Com o segundo casamento de Paula e porque nasceram João e Bernardo quase só duma vez, a situação de Martinho esclareceu-se: nunca mais haveria aquela batalha campal entre ele e a mãe, observada por Elisa que, com as mãos cruzadas na barriga, só podia dizer: "isso não se faz", meio divertida com a ira do pequeno Martinho.

Era a casa da avó que ele temia deixar, ou era a Ronda que ele não dispensava na sua vida? A verdade simbólica emanava da Ronda e não da presença de Paula, inadequada como sua mãe. A Ronda era, no fim de contas, o seu oratório e a sua religião; tanto mais que qualquer invocação de fé não passava, na família Nabasco, senão duma inútil e vaga petição de princípio.

Em tempos muito antigos, quando Maria Rosa não era ainda nascida, a fé era ainda referida na igreja como qualquer coisa que junta comodidade ao dia-a-dia das pessoas. As cadeirinhas, os genuflexórios da família, estavam na sombra dos pilares do transepto. Havia também coxins de veludo vermelho onde os joelhos doentes podiam arrimar-se. Mas depois tudo isso foi desaparecendo e só Elisa, por hábito e efeito da sonolência, à noite, rezava o terço e tinha à cabeceira uma pequena pia de água-benta que foi ficando seca e sem uso.

Este livro parece que acaba onde devia ter começado: a infância de Martinho Nabasco. Mas o fim justifica o princípio. Sem o pequeno Martinho de quatro anos, assediado pelo tropel da Ronda a todas as horas do dia, tendo por imaginária companheira de surpresas e brincadeiras pensadas a fada luminosa do quadro.
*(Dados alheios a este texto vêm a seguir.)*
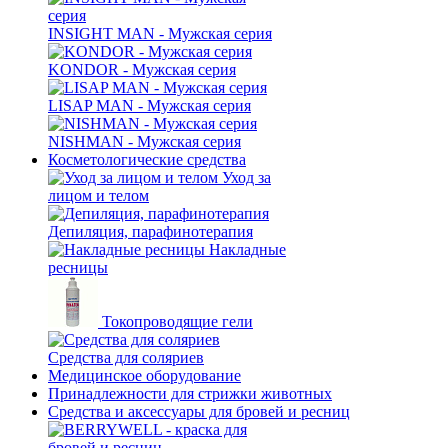
INSIGHT MAN - Мужская серия
KONDOR - Мужская серия
LISAP MAN - Мужская серия
NISHMAN - Мужская серия
Косметологические средства
Уход за
лицом и телом
Депиляция, парафинотерапия
Накладные
ресницы
Токопроводящие гели
Средства для соляриев
Медицинское оборудование
Принадлежности для стрижки животных
Средства и аксессуары для бровей и ресниц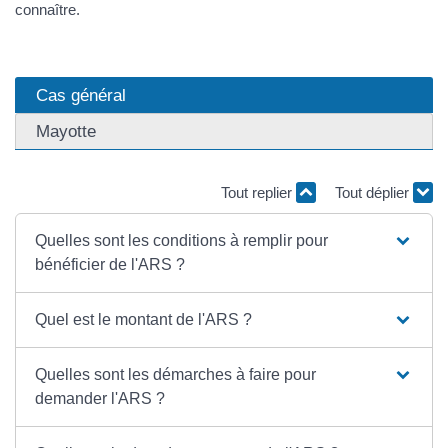
connaître.
Cas général
Mayotte
Tout replier
Tout déplier
Quelles sont les conditions à remplir pour
bénéficier de l'ARS ?
Quel est le montant de l'ARS ?
Quelles sont les démarches à faire pour
demander l'ARS ?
Entre a avó snobe que não lhe prestava muita atenção porque ela própria enchia o espaço de todos os processos emocionais; entre ela e Elisa que nunca soube ser inimiga ou amiga, ele era feliz. Porque muita coisa escapava às duas mulheres, como por exemplo o abuso das criadas mais novas, pobres raparigas da província cuja maior aspiração era ganhar para uma gargantilha de oiro e depois para um volumoso relógio de pulso. Na realidade, o verdadeiro problema que conduzia a uma neurose profunda, não era a sexualidade. O sexo é muitas vezes o desvio de causas que procedem de muito longe e cujo perigo se tenta saldar com as contravenções do prazer proibido. Os governos sabem-no. Por isso estimulam festivamente o acto sexual, as fantasias que ele reclama, para ocultar dos cidadãos as suas autênticas preocupações. O que consegue é uma neurose colateral que vai até ao abandono da personalidade e da vontade criadora.

Quando Elisa se apercebeu que Martinho era alvo de atenções pecaminosas das jovens, expôs em público as suas suspeitas (às vezes nada mais do que suspeitas), obtendo com isso uma satisfação extra na sua vida de espia e de delatora. Martinho ganhou uma imunidade a respeito das mulheres. Como adolescente não se impressionava com a nudez delas; e isto dava-lhe uma sensação de poder sobre as dificuldades e contribuiu para uma concentração maior nos problemas, charadas, enigmas que se lhe apresentavam ao correr dos seus dias.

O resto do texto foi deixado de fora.